1. `Main MPC Dataset <https://console.cloud.google.com/bigquery/analytics-hub/exchanges/projects/492788363398/locations/us/dataExchanges/asteroid_institute_mpc_replica_1950545e4f4/listings/asteroid_institute_mpc_replica_1950549970f>`_
2. `Clustered Views Dataset <https://console.cloud.google.com/bigquery/analytics-hub/exchanges/projects/492788363398/locations/us/dataExchanges/asteroid_institute_mpc_replica_1950545e4f4/listings/asteroid_institute_mpc_replica_views_195054bbe98>`_

Dataset Scale and Storage
----------------------

The MPC dataset is substantial in size, which contributes to both its power and the importance of careful query optimization. For example, the primary observations table ``public_obs_sbn`` contains:

- **Row Count**: Over 479 million observations (479,055,827 rows)
- **Logical Size**: 181.44 GB of data
- **Physical Storage**: 
  - Current: 28.82 GB (compressed)
  - Total: 411.68 GB (including time travel and system snapshots)
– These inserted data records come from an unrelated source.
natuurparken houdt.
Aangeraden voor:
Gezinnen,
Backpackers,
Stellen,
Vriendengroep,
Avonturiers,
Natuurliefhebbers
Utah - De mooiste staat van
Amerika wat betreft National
This scale enables powerful analyses but also means that full table scans can quickly consume significant query resources. Understanding these numbers is crucial for:

- **Query Performance**: The large row count means indexes and query optimization are essential
- **Cost Management**: Scanning the full observations table processes ~181 GB of data (~$0.90 at standard pricing). However, you rarely need all columns.

Dataset Access
------------

To access the dataset:

1. Create a Google Cloud Platform account if you don't have one
2. Visit the Analytics Hub listings using the links above
3. Subscribe to both the main dataset and the views dataset
4. Note the dataset IDs from your subscriptions - you'll need these to initialize the client

After subscribing, you'll receive two dataset IDs that you'll use to initialize the ``BigQueryMPCClient``:

.. code-block:: python

    from mpcq.client import BigQueryMPCClient

    client = BigQueryMPCClient(
        dataset_id="your_subscribed_main_dataset_id",
        views_dataset_id="your_subscribed_views_dataset_id"
    )

Dataset Overview
--------------

The dataset consists of two main components:

1. Main MPC Dataset
^^^^^^^^^^^^^^^^^

A complete, real-time replica of the MPC's database containing all core tables:

- ``public_obs_sbn``: Primary observations table
- ``public_mpc_orbits``: Orbital elements and uncertainties 
- ``public_neocp_*``: Near-Earth Object Confirmation Page data
- ``public_current_identifications``: Current object identifications
- ``public_numbered_identifications``: Numbered asteroid identifications
- ``public_obs_alterations_*``: History of observation modifications

This dataset is updated in real-time as changes occur in the MPC database.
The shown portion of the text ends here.